• _ACTIVITY_: Only lines containing the string "disques" belong in the answer; copy all of them from the entries.

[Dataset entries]
+===+
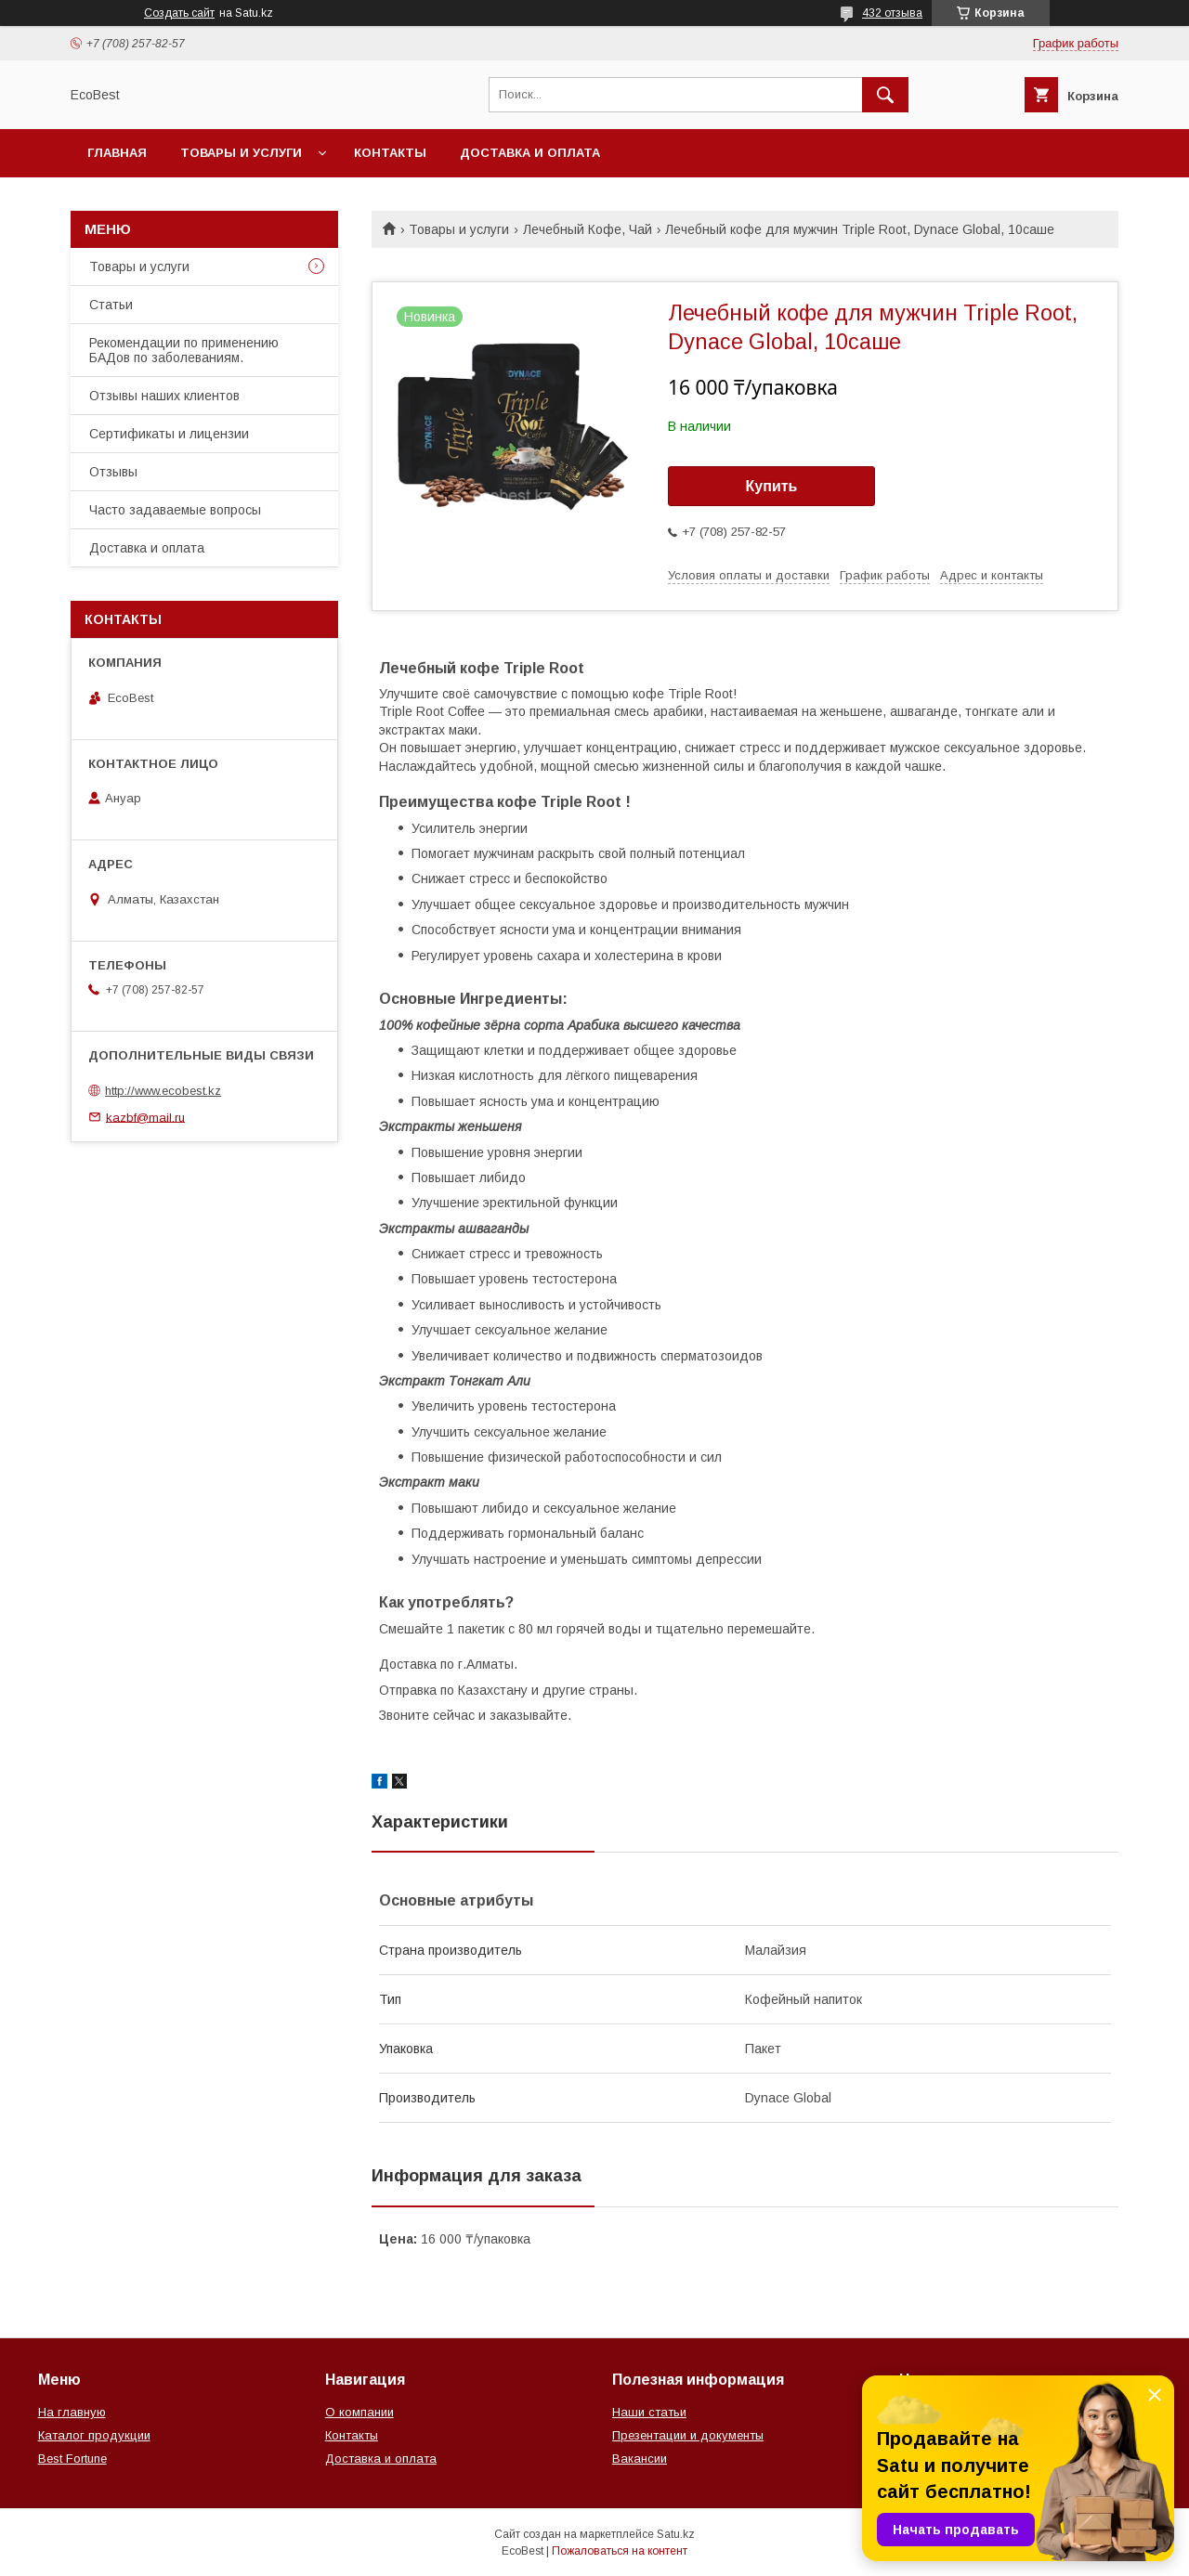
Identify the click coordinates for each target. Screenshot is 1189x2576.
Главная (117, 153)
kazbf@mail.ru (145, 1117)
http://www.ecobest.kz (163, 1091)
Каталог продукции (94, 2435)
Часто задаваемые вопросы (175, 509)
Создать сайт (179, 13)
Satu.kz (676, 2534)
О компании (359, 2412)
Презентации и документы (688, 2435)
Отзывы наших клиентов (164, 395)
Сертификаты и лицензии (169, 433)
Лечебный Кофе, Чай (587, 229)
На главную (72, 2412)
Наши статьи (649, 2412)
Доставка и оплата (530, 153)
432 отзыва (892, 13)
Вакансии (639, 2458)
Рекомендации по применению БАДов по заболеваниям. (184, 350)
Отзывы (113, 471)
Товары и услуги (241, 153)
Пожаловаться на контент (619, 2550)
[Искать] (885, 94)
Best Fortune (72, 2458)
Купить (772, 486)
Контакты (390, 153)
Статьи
+===+
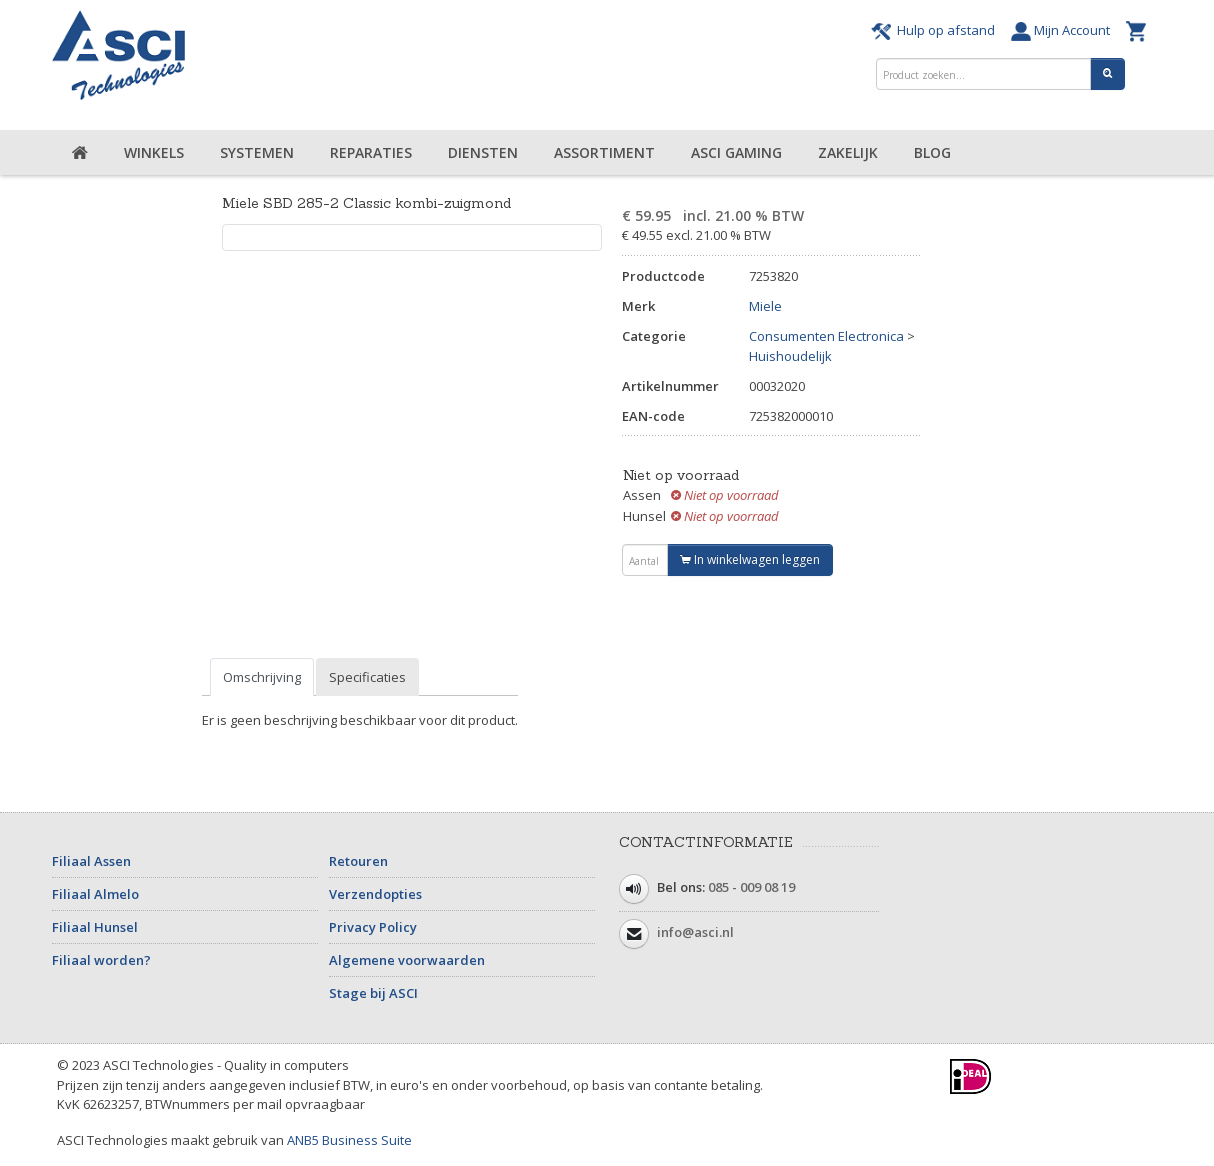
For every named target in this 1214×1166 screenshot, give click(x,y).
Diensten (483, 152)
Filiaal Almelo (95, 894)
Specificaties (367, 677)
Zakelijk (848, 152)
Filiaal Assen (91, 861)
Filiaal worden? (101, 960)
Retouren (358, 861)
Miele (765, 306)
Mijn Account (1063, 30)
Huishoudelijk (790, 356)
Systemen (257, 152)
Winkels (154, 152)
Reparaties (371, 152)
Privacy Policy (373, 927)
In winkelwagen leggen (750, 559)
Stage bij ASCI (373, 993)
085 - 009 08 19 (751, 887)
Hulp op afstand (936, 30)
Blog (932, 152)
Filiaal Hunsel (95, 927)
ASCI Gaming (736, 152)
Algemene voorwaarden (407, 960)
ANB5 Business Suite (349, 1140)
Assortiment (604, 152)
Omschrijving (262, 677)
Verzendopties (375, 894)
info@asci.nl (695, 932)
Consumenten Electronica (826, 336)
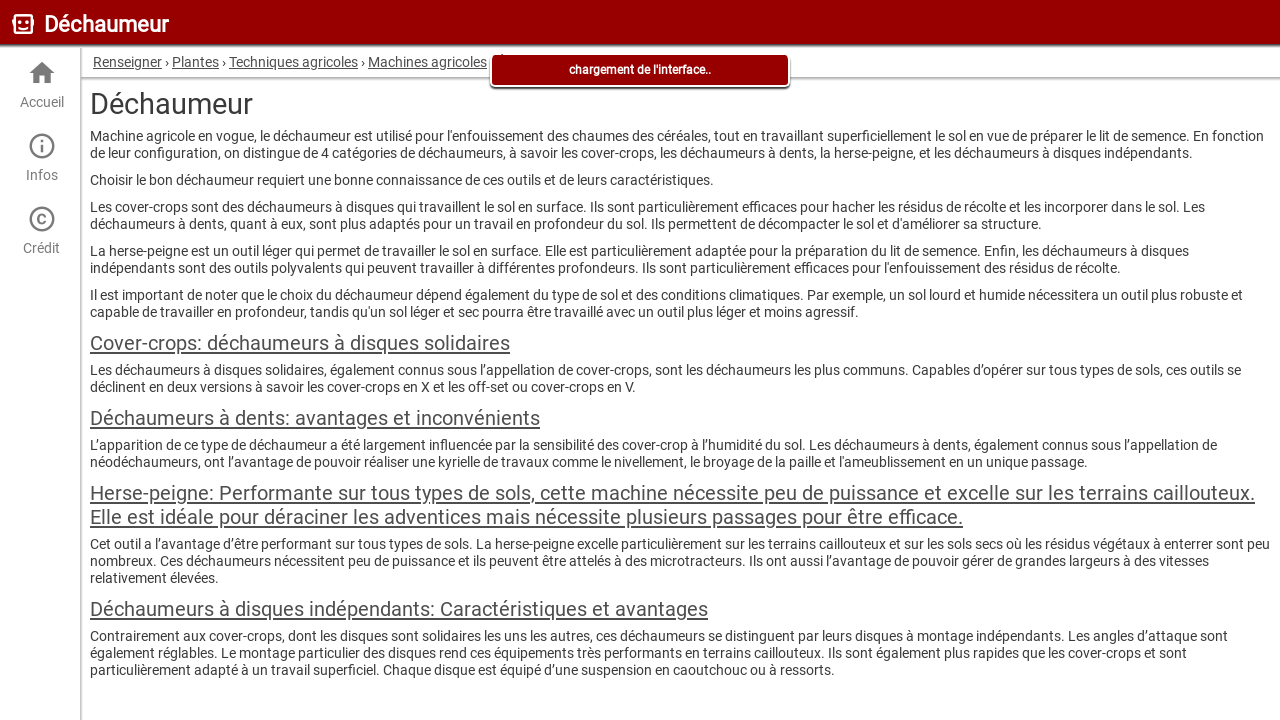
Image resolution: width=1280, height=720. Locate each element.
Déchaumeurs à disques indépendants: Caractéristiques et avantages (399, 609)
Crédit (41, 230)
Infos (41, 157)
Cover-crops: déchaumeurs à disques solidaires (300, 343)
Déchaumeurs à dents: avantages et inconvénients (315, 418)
+===+
• _ANSWER SECTION_:
Déchaumeurs à disques indépendants: Caractéristiques et avantages (399, 609)
Cover-crops: déchaumeurs à disques solidaires (300, 343)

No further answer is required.